Да, сейчас трудно, даже порою непосильно тяжело, – но будущее, убеждал себя Пастернак, принадлежит этому строю: «Ты рядом, даль социализма…», «Бред русского дворянства», мечтавшего о свободе, стал реальностью: «частью географической карты, и такою солидной». Не будучи советским по происхождению и образованию, Пастернак гордился величием державы. Тем чище и незаинтересованнее (так он полагал) была эта гордость. Не растеряли страну большевики, как предрекали монархисты, а собрали и даже приумножили ее. Действительность, «голая и хамская», и «проклинаемая и стонов достойная наша действительность» – она же представлялась Пастернаку одновременно и «аристократичной» и «свободной». «Аристократичной» – потому что всемирно-духовное начало, по мнению Пастернака, вследствие революции обгоняло, опережало материальное. «Свободной» – потому что в данное историческое время происходила либерализация режима. Особенно заметная на фоне поднимавшего в Германии голову фашизма, о чем Пастернак знал не только из выступлений европейских интеллектуалов, но и из тревожных писем живших там родных. Публичному сожжению подверглась монография об отце, выпущенная в Германии. Дальнейшее пребывание Пастернаков в Германии представлялось Борису Леонидовичу опасным – «гоненью и искорененью подвергается даже не столько ирландство (так Пастернак обозначил еврейство. – Н. И. ), сколько все, требующее знанья и таланта… Это власть начального училища и средней домохозяйки». Стало неприятно даже писать по-немецки.

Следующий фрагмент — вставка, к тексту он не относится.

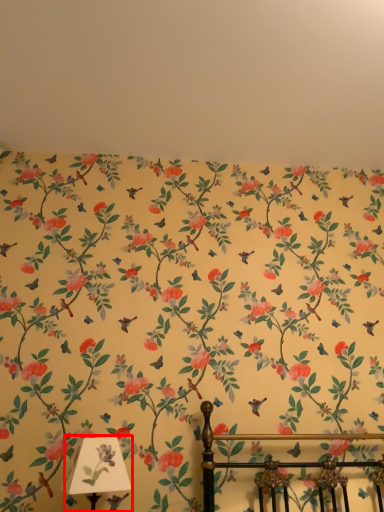 Question: From the image, what is the correct spatial relationship of table lamp (annotated by the red box) in relation to backdrop?

Choices:
 (A) right
 (B) left

Answer: (B)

Пастернак беспокоился за родных, обитавших в Берлине. Звал в Москву телеграммой, а в переписке с сестрой обсуждал в деталях возможности их приезда. (Куда звал и чем мог закончиться их приезд, показывает судьба возвратившейся с Запада семьи Цветаевой. «Марина, ты полюбишь колхозы…») Правда, нельзя не отметить, что Пастернака успокоило известие о том, что все, может быть, не так уж страшно: вот и пляжные фотографии присланы, из них явствует, что пребывание в Германии 1933 года не столь опасно. Леонид Осипович написал сыну о готовящейся в Берлине выставке французского портрета. Могут ли оголтелые допустить такую выставку? Может быть, страхи родных и его самого преувеличены?

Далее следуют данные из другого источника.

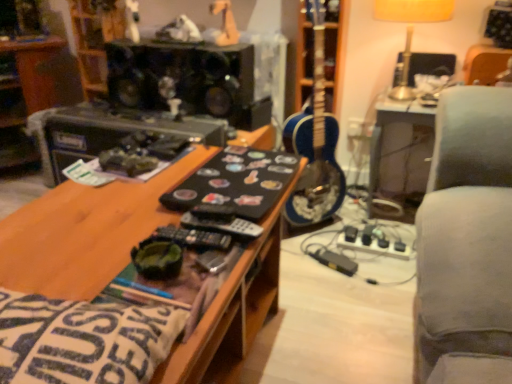 Question: Does white matte toy at upper center, which is counted as the first toy, starting from the left, have a lesser height compared to black matte speaker at upper center?

Choices:
 (A) yes
 (B) no

Answer: (A)

Question: Is white matte toy at upper center, which is counted as the first toy, starting from the left, positioned in front of black matte speaker at upper center?

Choices:
 (A) yes
 (B) no

Answer: (B)

Question: From a real-world perspective, is white matte toy at upper center, which is counted as the first toy, starting from the left, below black matte speaker at upper center?

Choices:
 (A) yes
 (B) no

Answer: (B)

Question: Is white matte toy at upper center, which is counted as the first toy, starting from the left, taller than black matte speaker at upper center?

Choices:
 (A) no
 (B) yes

Answer: (A)

Question: Would you say white matte toy at upper center, which is counted as the third toy, starting from the right, contains black matte speaker at upper center?

Choices:
 (A) yes
 (B) no

Answer: (B)

Question: From the image's perspective, is white fabric pillow at lower left positioned above or below black plastic shelf at upper left?

Choices:
 (A) below
 (B) above

Answer: (A)

Question: Do you think white fabric pillow at lower left is within black plastic shelf at upper left, or outside of it?

Choices:
 (A) outside
 (B) inside

Answer: (A)

Question: Considering the positions of white fabric pillow at lower left and black plastic shelf at upper left in the image, is white fabric pillow at lower left wider or thinner than black plastic shelf at upper left?

Choices:
 (A) thin
 (B) wide

Answer: (A)

Question: In terms of height, does white fabric pillow at lower left look taller or shorter compared to black plastic shelf at upper left?

Choices:
 (A) tall
 (B) short

Answer: (B)

Question: From the image's perspective, is white matte toy at upper center, which is counted as the third toy, starting from the right, located above or below black plastic shelf at upper left?

Choices:
 (A) below
 (B) above

Answer: (B)

Question: From a real-world perspective, is white matte toy at upper center, which is counted as the third toy, starting from the right, physically located above or below black plastic shelf at upper left?

Choices:
 (A) above
 (B) below

Answer: (A)

Question: Is white matte toy at upper center, which is counted as the first toy, starting from the left, bigger or smaller than black plastic shelf at upper left?

Choices:
 (A) small
 (B) big

Answer: (A)

Question: Based on their positions, is white matte toy at upper center, which is counted as the third toy, starting from the right, located to the left or right of black plastic shelf at upper left?

Choices:
 (A) left
 (B) right

Answer: (B)

Question: From the image's perspective, is white matte toy at upper center, which is counted as the first toy, starting from the left, located above or below white plush toy at upper center, acting as the second toy starting from the left?

Choices:
 (A) below
 (B) above

Answer: (B)

Question: Based on their sizes in the image, would you say white matte toy at upper center, which is counted as the third toy, starting from the right, is bigger or smaller than white plush toy at upper center, acting as the second toy starting from the right?

Choices:
 (A) big
 (B) small

Answer: (A)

Впрочем, тогда не только Пастернак пытался успокоить себя, а многие, и не только в Советской России. Позже мир узнает, какова оказалась цена этой жажды успокоения. И все же: Пастернак действительно полагал, что родителям здесь, в СССР, будет спокойней, чем в Германии. Он действительно надеялся, что теперь можно смотреть в будущее «без боязни». И тем не менее – внимательное чтение писем к родителям показывает, что он боялся за них – в случае их возвращения. Его намеки на ужасы советской жизни (а иначе в переписке – как? Прямо сказать «не езжайте» было невозможно и из-за цензуры, и из-за того, что родители могли смертельно обидеться) были постоянны. И все же – отторжение дурных предчувствий в корне отличало его от Мандельштама.

Отношение Пастернака к Мандельштаму, к его поэзии и к его убеждениям менялось. Если в начале 20-х годов Пастернак относился к его стихам достаточно снисходительно, то чем дальше, тем больше он убеждался в огромности дарования Мандельштама.

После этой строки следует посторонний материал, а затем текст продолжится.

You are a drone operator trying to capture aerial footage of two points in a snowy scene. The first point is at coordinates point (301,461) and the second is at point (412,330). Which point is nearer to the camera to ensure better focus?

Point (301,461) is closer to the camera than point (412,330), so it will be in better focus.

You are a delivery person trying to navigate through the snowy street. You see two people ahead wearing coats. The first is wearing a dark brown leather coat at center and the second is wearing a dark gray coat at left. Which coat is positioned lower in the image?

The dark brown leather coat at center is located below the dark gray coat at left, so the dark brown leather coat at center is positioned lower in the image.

Но Пастернак печатался, а Мандельштам нет.

Поэтому Мандельштам считал, что хозяин квартиры может и подождать, когда он, Мандельштам, читает свои стихи, которые еще нигде не напечатаны и вряд ли будут напечатаны вообще.

Однако, почувствовав холодность Зинаиды Николаевны, Мандельштамы перестали появляться на Волхонке. Пастернак же заходил к ним, в ту самую новую квартиру, с которой он столь неудачно поздравил Мандельштама.

Иногда они вместе гуляли по Москве. Забредали на окраины, где однажды Мандельштам прочел Пастернаку стихи о кремлевском горце.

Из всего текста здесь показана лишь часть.